Na linha abstrata de causalidade criadora da percepção molecular, em que o percebido acerca-se do imperceptível, a experimentação substitui a interpretação. O desejo investe a percepção de uma maleabilidade que conduz às micropercepções rizomáticas.
No entanto, as questões que sondam os autores na condução dessa causalidade, segundo a qual o inconsciente só pode ser captado numa operação trágica de dissolução da consciência, pautam-se ao esquema do psicotrópico. Ao suprimir ritos e civilizações, coloca-se a difícil questão de como traçar o plano que condiciona seu exercício? Nesse ponto retoma-se a ritualidade para, ao invés de retroceder, insistir nessa linha.

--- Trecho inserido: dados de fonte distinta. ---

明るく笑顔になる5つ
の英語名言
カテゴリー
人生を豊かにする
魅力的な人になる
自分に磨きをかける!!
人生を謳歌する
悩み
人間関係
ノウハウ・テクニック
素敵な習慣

A ritualidade envia ao plano de imanência pela operação com os ritmos e as velocidades. Essas variações de compasso, que fornecem a senha para a constituição de tempos virtuais, dissemina a micropercepção rizomática. A liberação dessas micropercepções moleculares num plano senhor das velocidades e das vizinhanças constitui-se na ritualidade das sociedades ameríndias, no caso Guarani.